De ce fait, nous avons donc repris Souain, abandonné avec tant de pertes, sans même tirer un coup de fusil.

 

L'attaque allemande

 

Il va sans dire que depuis notre nouvelle entrée dans le village de Souain toutes les précautions étaient prises.

 

C'est ainsi que notre compagnie, placée environ au centre de la rue principale, prenait la garde jour et nuit à l'issue d'une rue située à droite du village.

 

Dans la nuit du 18 au 19 septembre nous prenions deux par deux la garde dans une cuisine encore debout d'une maison située à l'extrémité de ladite rue. J'avais pris de 3 h 00 à 5 h 00 et il y avait environ un quart d'heure que j'étais rentré dans notre grange quand retentit le cri : « aux armes ! »

 

Nous sautons sur nos sacs et nos fusils et en avant dans la rue.

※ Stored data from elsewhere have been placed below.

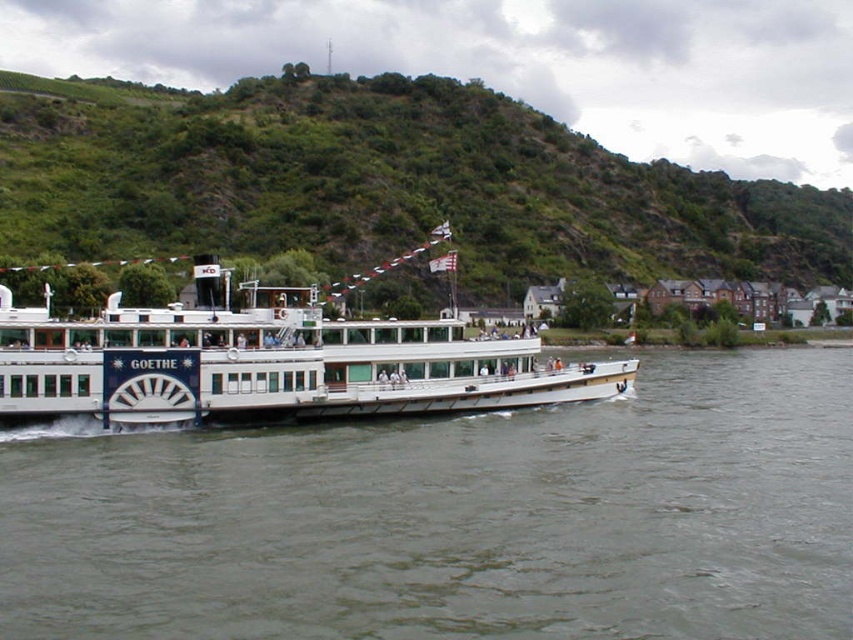 You are standing on the deck of the white matte cruise ship at center and want to take a photo of the green grassy hillside at upper center. In which direction should you point your camera?

You should point your camera to the right side of the white matte cruise ship at center to capture the green grassy hillside at upper center, as it is located to the right of the ship.

You are a tourist on the Goethe steamboat and looking at the scene. Which object is positioned lower in the image, the gray water at center or the green grassy hillside at upper center?

The gray water at center is located below the green grassy hillside at upper center, so the gray water at center is positioned lower in the image.

You are an observer on the deck of the Goethe steamboat. You notice the gray water at center and the green grassy hillside at upper center in the scene. Which object appears taller from your viewpoint?

The green grassy hillside at upper center appears taller than the gray water at center from your viewpoint.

Mais il était déjà trop tard, les Allemands étaient dans la place. Ceci est la faute au brouillard qui a empêché les sentinelles de voir venir l'ennemi.

Quand nous arrivons au croisement de deux rues nous nous trouvons nez à nez avec les Allemands, si bien que l'on se battait à bras le corps dans la rue. Plusieurs camarades même, dans leur élan, ont franchi les rangs ennemis.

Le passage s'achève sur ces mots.